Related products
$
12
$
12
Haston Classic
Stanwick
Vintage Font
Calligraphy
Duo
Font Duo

--

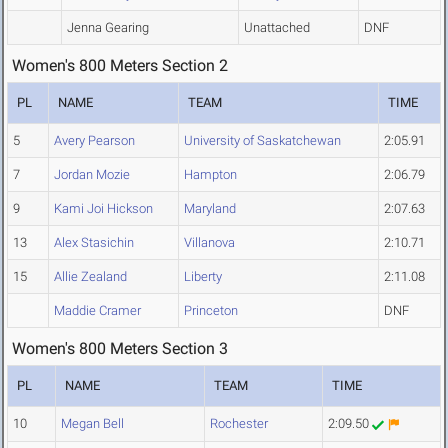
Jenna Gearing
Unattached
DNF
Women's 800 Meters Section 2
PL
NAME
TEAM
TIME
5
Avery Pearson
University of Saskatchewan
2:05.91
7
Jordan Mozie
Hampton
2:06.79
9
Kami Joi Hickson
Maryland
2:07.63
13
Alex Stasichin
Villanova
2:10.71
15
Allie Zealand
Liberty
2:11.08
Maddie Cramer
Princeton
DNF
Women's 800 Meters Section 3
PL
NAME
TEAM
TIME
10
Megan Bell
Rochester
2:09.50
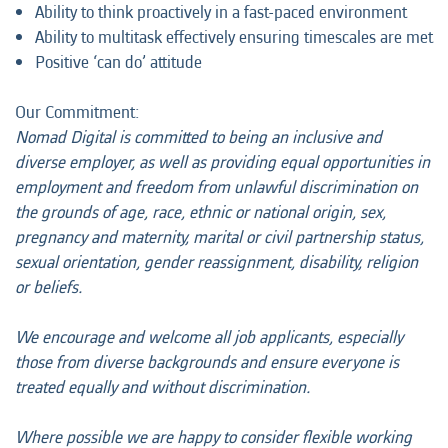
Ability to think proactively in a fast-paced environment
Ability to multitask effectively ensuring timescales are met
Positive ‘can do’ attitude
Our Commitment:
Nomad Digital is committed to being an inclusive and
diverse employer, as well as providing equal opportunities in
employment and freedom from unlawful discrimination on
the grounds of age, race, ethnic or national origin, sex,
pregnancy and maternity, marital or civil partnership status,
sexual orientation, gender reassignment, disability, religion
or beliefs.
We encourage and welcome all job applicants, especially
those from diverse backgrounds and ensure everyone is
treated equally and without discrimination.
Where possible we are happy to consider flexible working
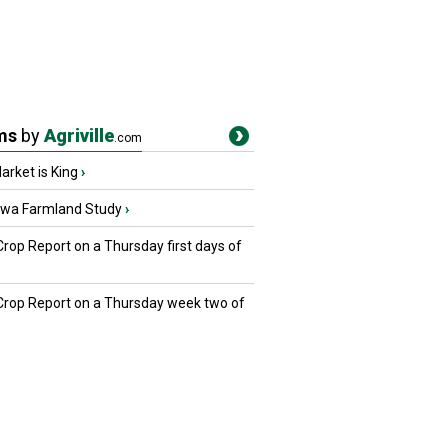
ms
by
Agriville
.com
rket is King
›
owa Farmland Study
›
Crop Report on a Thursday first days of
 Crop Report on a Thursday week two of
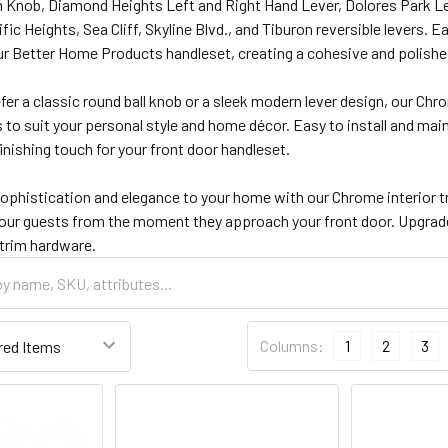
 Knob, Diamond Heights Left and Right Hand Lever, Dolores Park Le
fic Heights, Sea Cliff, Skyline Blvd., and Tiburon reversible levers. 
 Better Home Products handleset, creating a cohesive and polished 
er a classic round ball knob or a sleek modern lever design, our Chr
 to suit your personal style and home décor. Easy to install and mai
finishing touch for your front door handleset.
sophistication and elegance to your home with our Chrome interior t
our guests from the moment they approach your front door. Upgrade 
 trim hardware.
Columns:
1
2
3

▶ [Assigned task]: In the entries above, copy each line that contains the string "diverse".

▶ [Solution to this task]:
diverse employer, as well as providing equal opportunities in
those from diverse backgrounds and ensure everyone is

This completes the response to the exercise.